I thank the minister for recently visiting my electorate of Bass, where he met with local businesses in northern Tasmania. It is evident that the Assistant Treasurer understands the needs of the business community, and I know that the people in my electorate who spoke with Minister Bradbury during his visit appreciated hearing his thoughts on the 2013-14 budget.

It is my understanding that improving the efficiency of the Australian public service will deliver around $600 million in savings over the next four years. And, for the second year in a row, the budget shows a small decrease in the number of core public servants, not including military reservists and ASIO. Since December 2007, the Labor government has achieved over $14 billion in public sector efficiencies and better government practices. I understand that we have driven efficiency reforms across government, including in travel, advertising, property management and IT. So, to start with, Assistant Treasurer, can you take me through the details of the cross-portfolio savings in the public service efficiencies measure? Can you also take me through some of the changes that were made in last year's MYEFO? Have you seen a reduction in some areas, like travel, as a result of these changes? What new measures have been included in this year's budget that will help contribute towards these targeted savings? I also understand the government has also released a document outlining all the efficiencies found in the public service to date—$13 billion at July last year.

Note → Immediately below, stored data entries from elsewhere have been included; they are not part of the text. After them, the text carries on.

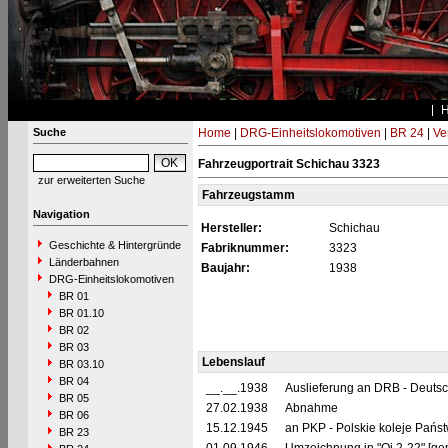
Suche
Home
|
DRG-Einheitslokomotiven
|
BR 24
|
Ve
Fahrzeugportrait Schichau 3323
zur erweiterten Suche
Fahrzeugstamm
Navigation
Hersteller:
Schichau
Geschichte & Hintergründe
Fabriknummer:
3323
Länderbahnen
Baujahr:
1938
DRG-Einheitslokomotiven
BR 01
BR 01.10
BR 02
BR 03
Lebenslauf
BR 03.10
BR 04
__.__.1938
Auslieferung an DRB - Deuts
BR 05
27.02.1938
Abnahme
BR 06
15.12.1945
an PKP - Polskie koleje Pańs
BR 23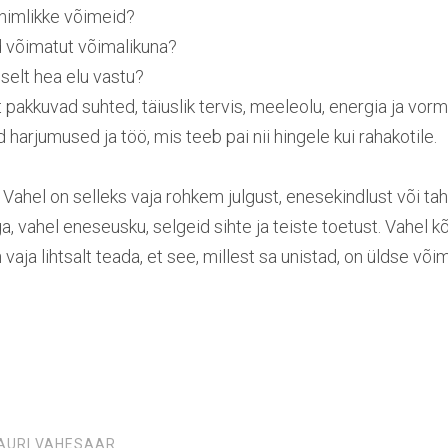
inimlikke võimeid?
 võimatut võimalikuna?
iselt hea elu vastu?
 pakkuvad suhted, täiuslik tervis, meeleolu, energia ja vorm
harjumused ja töö, mis teeb pai nii hingele kui rahakotile.
 Vahel on selleks vaja rohkem julgust, enesekindlust või tah
a, vahel eneseusku, selgeid sihte ja teiste toetust. Vahel kõi
aja lihtsalt teada, et see, millest sa unistad, on üldse võim
AURI VAHESAAR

Has there been an increase in the efficiencies found? If so, can you give me the new quantum of savings found? I know the Gillard government greatly values the work of the Public Service. As a Labor government, we know the decisions that could result in staff reductions are decisions that should not be made lightly. A Liberal government cannot make the same promise. Unlike the Liberals, we believe a strong Public Service is essential to support the community and to deliver critical government programs and schemes. I would appreciate your thoughts on efficiencies in the Public Service and on other points I have raised briefly this evening.